Mengenang 83 Hari Paling Menyiksa: Tragedi Radiasi Hisashi Ouchi

Info Berita Indo – Kisah tragis Hisashi Ouchi masih menggema dalam ingatan kita hingga kini. Pada 30 September 1999, di Pembangkit Listrik Tenaga Nuklir (PLTN) Tokaimura, dia mengalami nasib malang yang merenggut nyawanya. Saat itu, Ouchi bekerja sebagai teknisi di fasilitas yang dioperasikan oleh JCO di Tokai, Ibaraki Perfecture, bersama dua rekan lainnya, Masato Shinohara dan Yutaka Yokokawa.

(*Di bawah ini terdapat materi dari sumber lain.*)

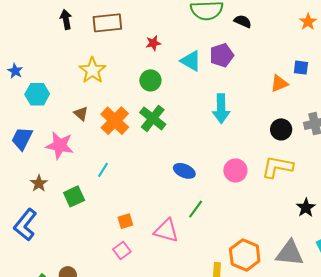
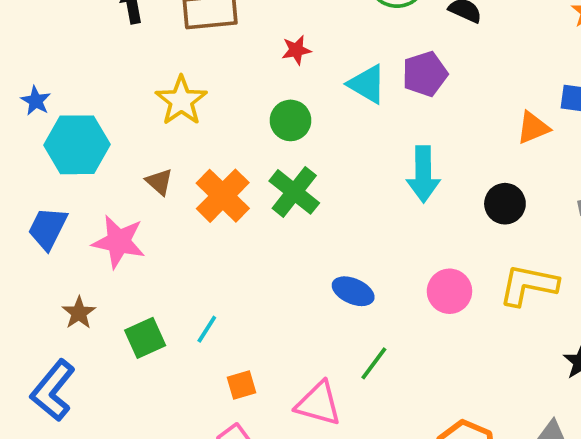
cyan hexagon: (37, 94) -> (77, 145), size x1.4
black circle: (281, 129) -> (505, 204), moved
cyan line: (103, 170) -> (207, 329), moved

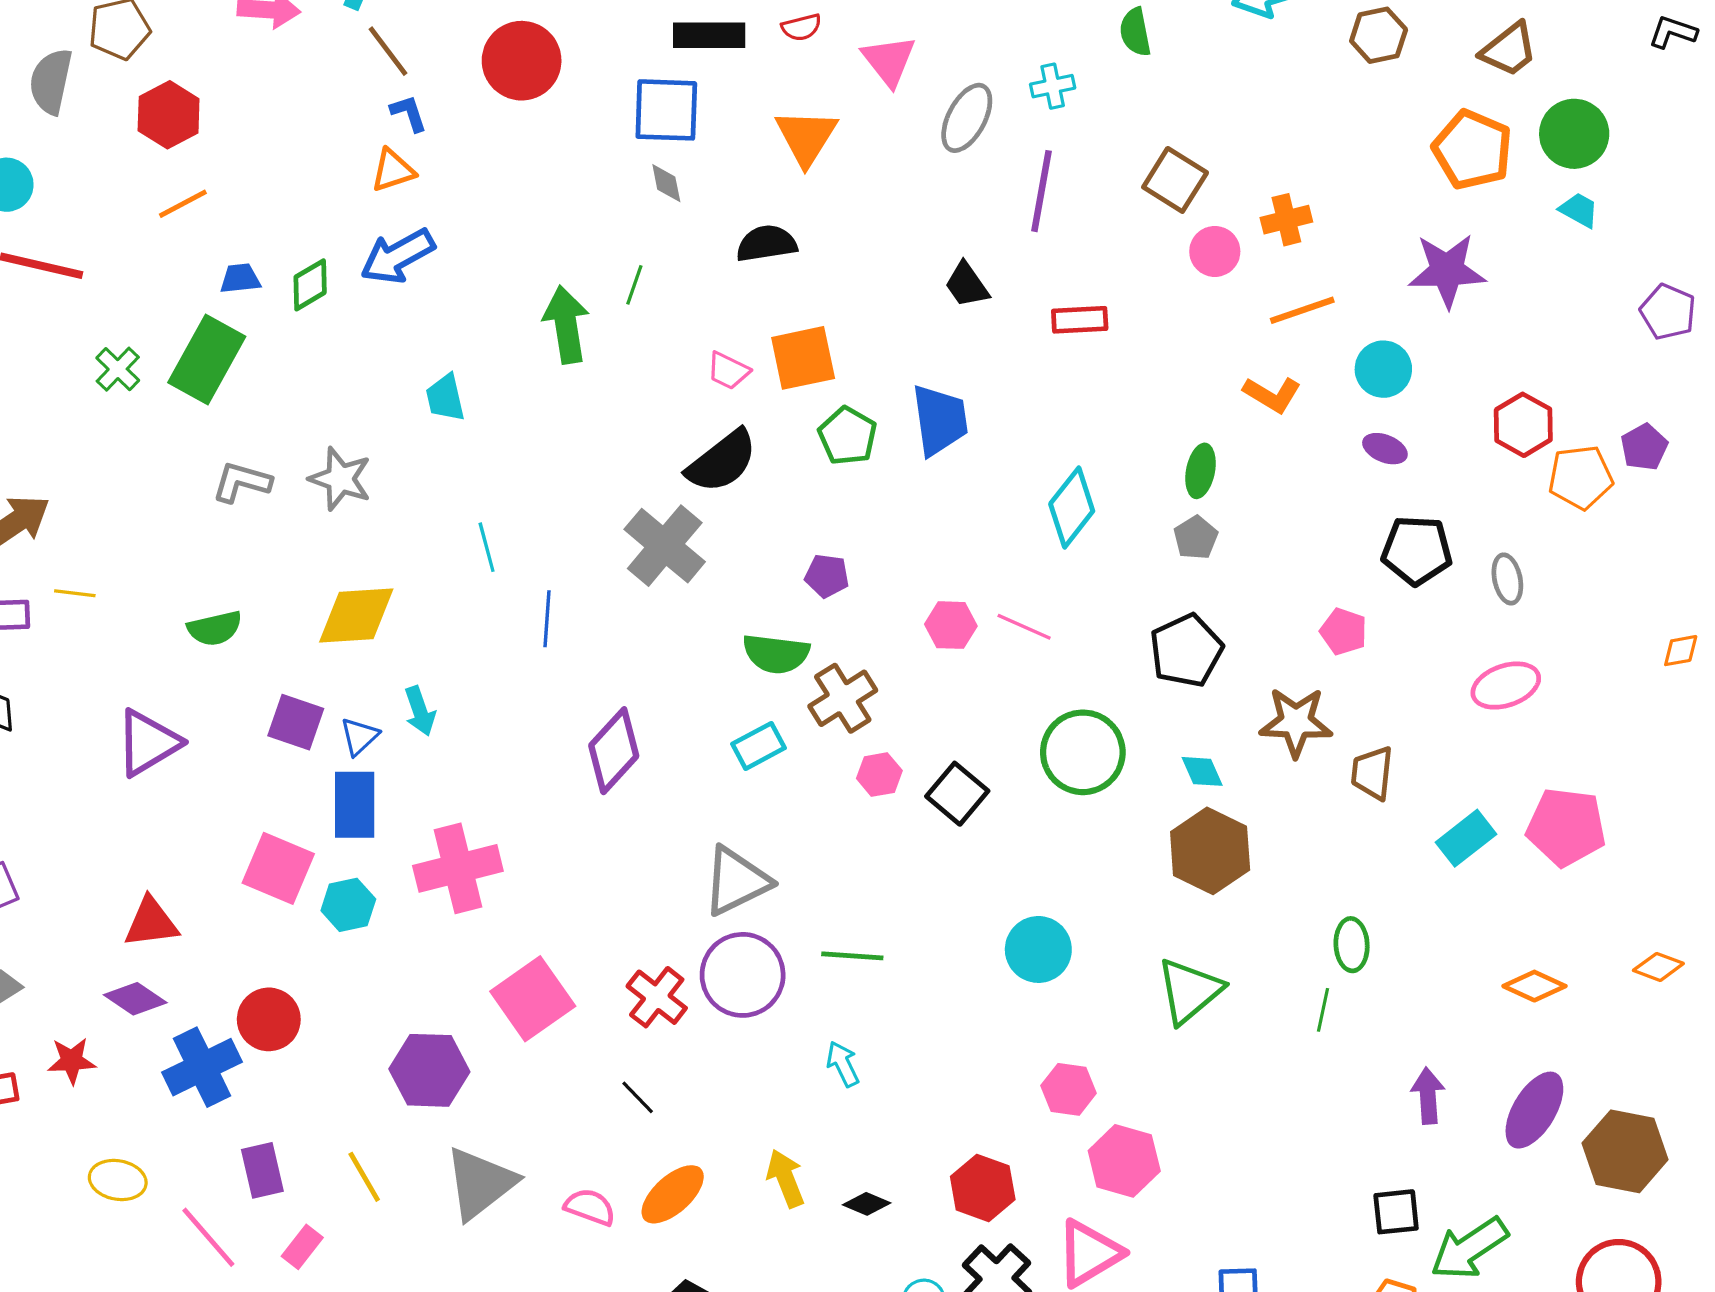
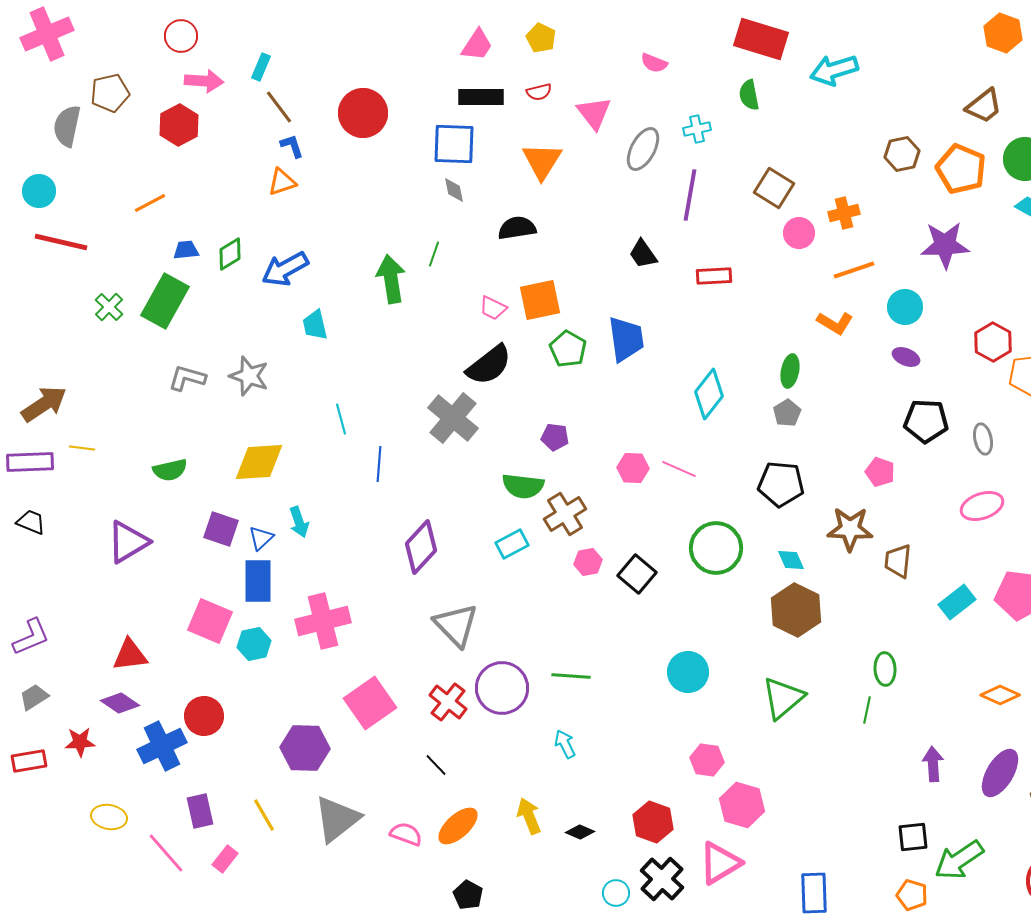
brown hexagon: (1379, 35) -> (902, 154), moved
red hexagon: (169, 115) -> (179, 125), moved
blue arrow: (398, 256) -> (285, 269), moved
black pentagon: (1186, 651) -> (781, 484), turned 30
gray triangle: (736, 881) -> (456, 625), moved, turned -48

Mereka sedang mengisi tangki pengendapan untuk reaktor eksperimental Joyo. Namun, karena kelalaian, tragedi itu terjadi. Ember larutan berair dituangkan ke dalam tangki yang berisi 16 kg uranium, padahal batasnya hanya 2,4 kg. Hasilnya, terjadi kilatan biru besar akibat reaksi tersebut.

Dampaknya langsung menghantam mereka. Hisashi Ouchi menerima hingga 17 sieverts (sv) radiasi, sementara Shinohara menerima 10 sv dan Yokokawa 3 sv. Angka-angka tersebut sangat besar, mengingat batas maksimal radiasi yang aman bagi manusia adalah 50 microsievert dalam satu tahun. Bahkan, radiasi yang diterima Ouchi setara dengan hiposentrum dari bom atom yang menghancurkan Hiroshima.

Dalam 83 hari berikutnya, Ouchi mengalami penderitaan yang tak terbayangkan. Kulitnya terkelupas dan berubah menjadi hitam akibat luka bakar yang parah. Tubuhnya mengalami perubahan drastis dan sel darah putihnya hancur, mempengaruhi sistem imunnya. Kondisinya semakin memburuk, namun upaya penyelamatan dilakukan oleh tim medis terbaik dari seluruh dunia.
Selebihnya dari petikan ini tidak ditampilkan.